Rödel S. G. J. 1, Meerwaldt R. 1, Beuk R. J. 1, Huisman A. B. 2, Zeebregts C. J. 3, Geelkerken R. H. 1 ✉
1 Division of Vascular Surgery, Department of Surgery, Medical Spectrum Twente, Enschede, The Netherlands;
2 Division Interventional Radiology, Department of Radiology, Medical Spectrum Twente, Enschede, The Netherlands;
3 Division Vascular Surgery, Department of Surgery, University Medical Center Groningen, University of Groningen, Groningen, The Netherlands
AIM:Several studies have shown the feasibility of endovascular repair of ruptured abdominal aortic aneurysms (rEVAR). However, the role and value of rEVAR remains controversial due to selection bias and lack of long-term results. In the present study we describe our short- and long-term results of treating patients with rEVAR irrespective of hemodynamic condition and challenging anatomy.

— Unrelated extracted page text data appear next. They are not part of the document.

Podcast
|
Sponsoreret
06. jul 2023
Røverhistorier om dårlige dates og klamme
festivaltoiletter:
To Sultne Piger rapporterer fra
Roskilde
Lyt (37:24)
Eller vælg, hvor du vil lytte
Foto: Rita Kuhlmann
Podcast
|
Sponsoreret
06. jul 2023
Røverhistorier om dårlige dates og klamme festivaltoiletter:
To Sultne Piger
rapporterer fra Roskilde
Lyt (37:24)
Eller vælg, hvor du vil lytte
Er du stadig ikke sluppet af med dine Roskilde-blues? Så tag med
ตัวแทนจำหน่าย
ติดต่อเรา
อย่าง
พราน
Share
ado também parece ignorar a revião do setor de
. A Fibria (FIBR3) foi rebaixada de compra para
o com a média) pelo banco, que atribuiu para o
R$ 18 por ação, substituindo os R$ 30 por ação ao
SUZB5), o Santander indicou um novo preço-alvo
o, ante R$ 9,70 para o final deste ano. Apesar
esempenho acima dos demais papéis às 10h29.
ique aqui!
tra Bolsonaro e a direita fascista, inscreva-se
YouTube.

METHODS: In April 2006 we started the single centre prospective non-randomised Ruptured Aneurysm Study (RASA). During a four year enrolment period all consecutive patients presenting with infrarenal ruptured AAA (rAAA, N.=117) were assessed for preferential rEVAR treatment. A rAAA was defined as extravasation of blood or hematoma outside the AAA due to transmural tear in the infrarenal abdominal aorta wall documented by preoperative computed tomography (CT) angiography examination or during open repair. Patients with challenging anatomy (infrarenal neck length below 15 mm and neck angulation above 60 degrees) were included as part of a damage control concept. Complication and mortality rates were studied at 30 days and yearly afterwards.

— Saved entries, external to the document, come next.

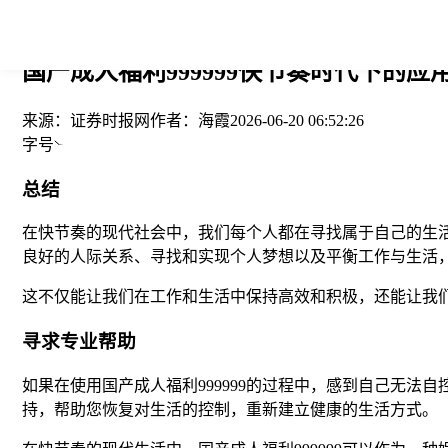
您当前的位置： > >
国产成人福利999999快节奏时代下的应
来源：
证券时报网
作者：
海霞
2026-06-20 06:52:26
字号
总结
在快节奏的现代社会中，我们每个人都在寻找属于自己的生活
良好的人际关系、寻找和实现个人梦想以及平衡工作与生活
这不仅能让我们在工作和生活中保持高效和积极，还能让我
寻求专业帮助
如果在使用国产成人福利999999的过程中，感到自己无
持，帮助您恢复对生活的控制，重新建立健康的生活方式。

RESULTS: Thirty-five patients (33% of all admitted rAAA) were treated with rEVAR and 42% of them were considered hemodynamically unstable (systolic blood pressure <100 mmHg) and 30% had challenging AAA anatomy. The mortality rate at 30 days in the rEVAR group was 17%, in the open repair group 31%, and in the entire rAAA group (including abstained patients) 36%. During the first 30 days, 18 rEVAR patients experienced complications with nine re-interventions as a result. Long-term mortality of the rEVAR patients was 34% after a median follow-up of 3.4 years. All deaths after one year follow-up were non-AAA related. Multivariate analysis shows that Hardman index, presence of peripheral arterial obstructive disease and lowest systolic blood pressure during surgery are independently associated with long-term survival. Challenging rAAA anatomy was not associated with impaired survival.
CONCLUSION: Our study shows that rEVAR is feasible irrespective of hemodynamic condition and that it is associated with relative low mortality rates. Challenging rAAA anatomy may not affect overall long-term survival, but six out of ten patients remain unsuitable for rEVAR because of inappropriate anatomy.